## Required work
Find the string "What" in the listing below and return each line it appears in.

[Records supplied]

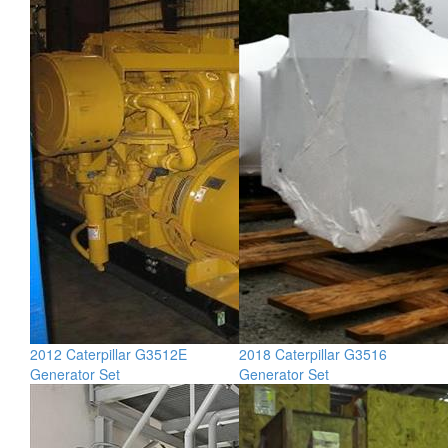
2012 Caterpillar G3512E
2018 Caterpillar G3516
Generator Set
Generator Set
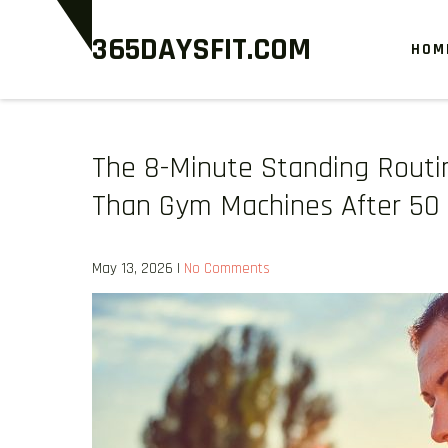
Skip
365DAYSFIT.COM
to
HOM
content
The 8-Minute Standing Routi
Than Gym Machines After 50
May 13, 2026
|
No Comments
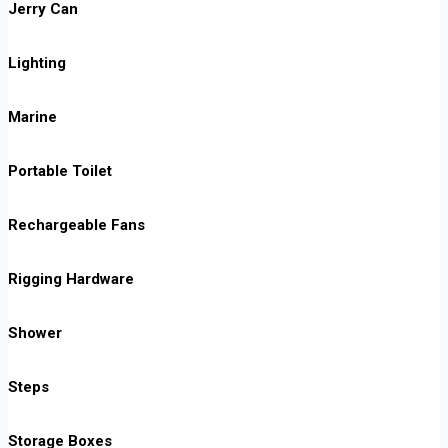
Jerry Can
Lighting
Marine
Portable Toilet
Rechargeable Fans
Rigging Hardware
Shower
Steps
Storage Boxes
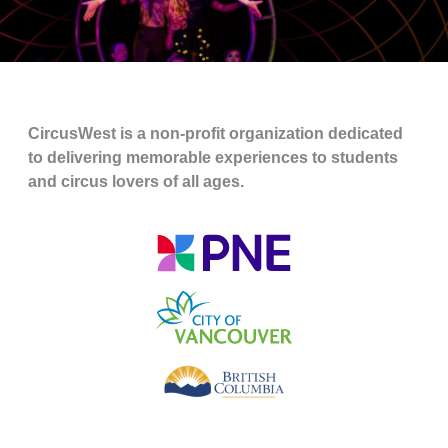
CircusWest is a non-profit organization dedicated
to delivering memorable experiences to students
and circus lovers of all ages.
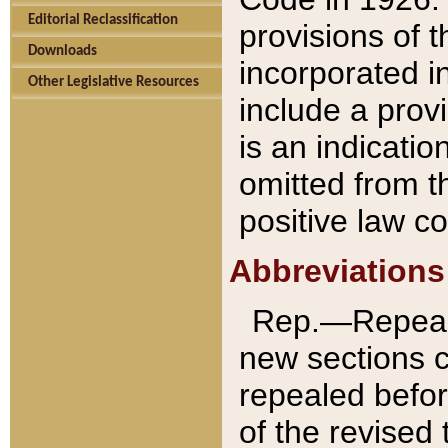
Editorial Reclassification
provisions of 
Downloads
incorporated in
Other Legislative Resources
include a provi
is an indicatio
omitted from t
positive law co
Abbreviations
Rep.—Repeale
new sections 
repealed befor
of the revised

[/Records supplied]
[Records supplied]

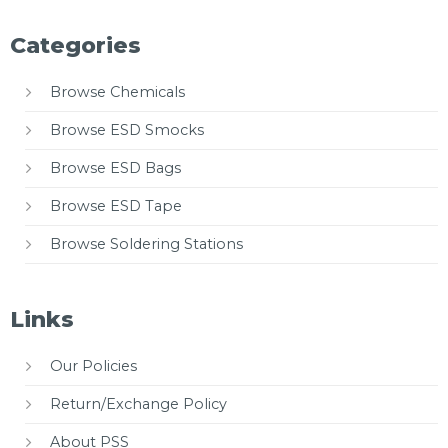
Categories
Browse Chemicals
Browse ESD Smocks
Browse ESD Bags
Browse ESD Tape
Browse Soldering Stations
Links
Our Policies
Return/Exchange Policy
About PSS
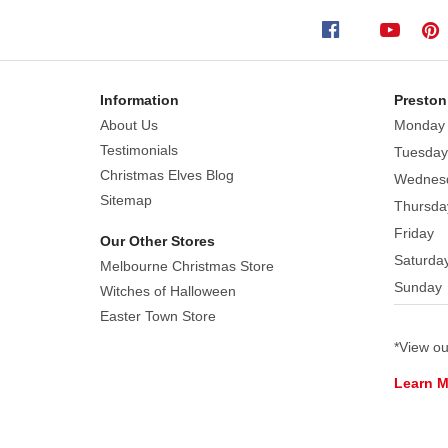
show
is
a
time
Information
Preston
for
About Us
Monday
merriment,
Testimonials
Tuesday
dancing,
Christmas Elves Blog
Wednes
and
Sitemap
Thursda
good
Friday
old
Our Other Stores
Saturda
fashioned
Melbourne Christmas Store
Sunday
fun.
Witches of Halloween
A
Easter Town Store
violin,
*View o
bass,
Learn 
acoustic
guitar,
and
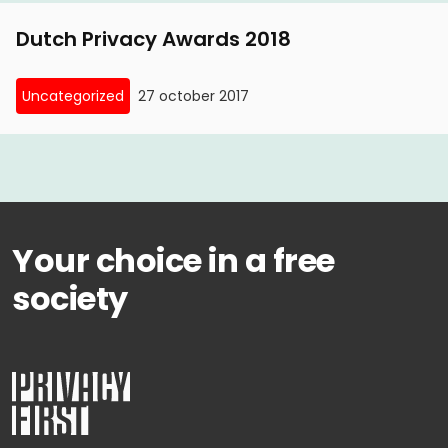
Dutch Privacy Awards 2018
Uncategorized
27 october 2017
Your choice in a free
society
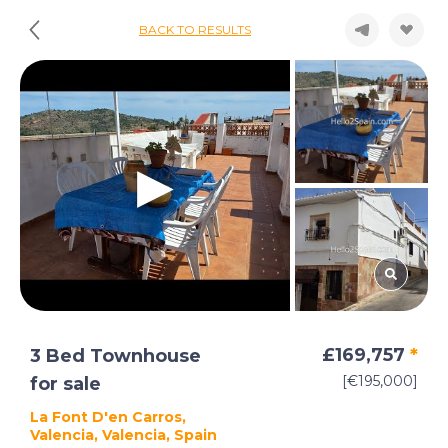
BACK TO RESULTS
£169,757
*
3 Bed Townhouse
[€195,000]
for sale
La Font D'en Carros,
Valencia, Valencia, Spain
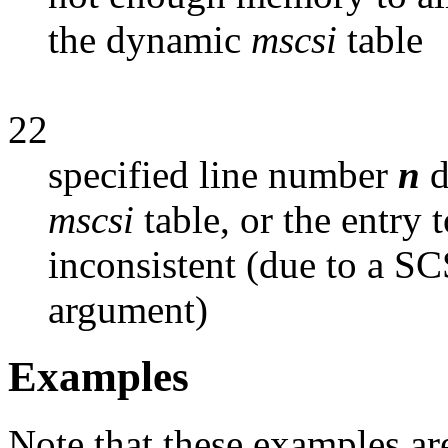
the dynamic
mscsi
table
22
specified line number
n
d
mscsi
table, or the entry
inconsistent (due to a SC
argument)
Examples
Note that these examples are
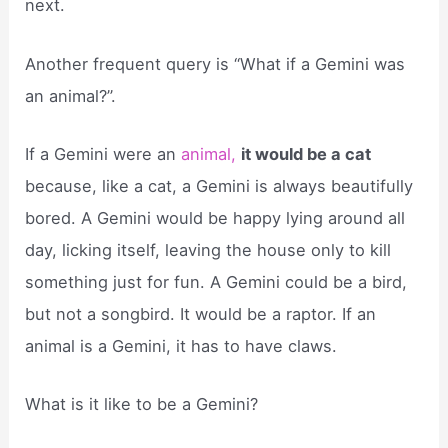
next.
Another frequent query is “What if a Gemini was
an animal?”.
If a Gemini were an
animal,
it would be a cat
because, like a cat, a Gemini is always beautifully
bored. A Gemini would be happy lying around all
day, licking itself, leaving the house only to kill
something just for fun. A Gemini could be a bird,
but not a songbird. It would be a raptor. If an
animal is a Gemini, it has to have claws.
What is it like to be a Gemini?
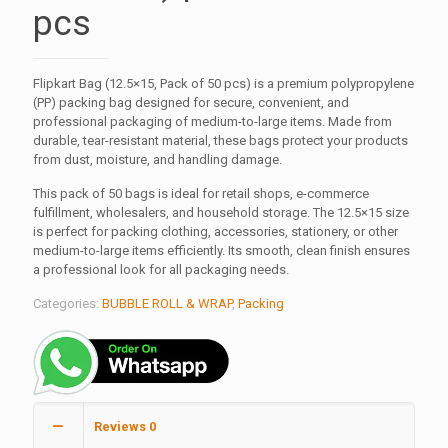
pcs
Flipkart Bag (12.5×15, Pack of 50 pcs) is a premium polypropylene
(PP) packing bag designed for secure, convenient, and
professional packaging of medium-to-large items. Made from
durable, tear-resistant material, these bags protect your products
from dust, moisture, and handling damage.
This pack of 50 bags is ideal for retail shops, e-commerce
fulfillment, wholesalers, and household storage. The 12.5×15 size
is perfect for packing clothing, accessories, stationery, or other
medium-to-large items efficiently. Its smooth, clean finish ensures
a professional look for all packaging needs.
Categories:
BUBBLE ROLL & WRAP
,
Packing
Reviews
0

[/Records supplied]

## Response to the task
Another frequent query is “What if a Gemini was
What is it like to be a Gemini?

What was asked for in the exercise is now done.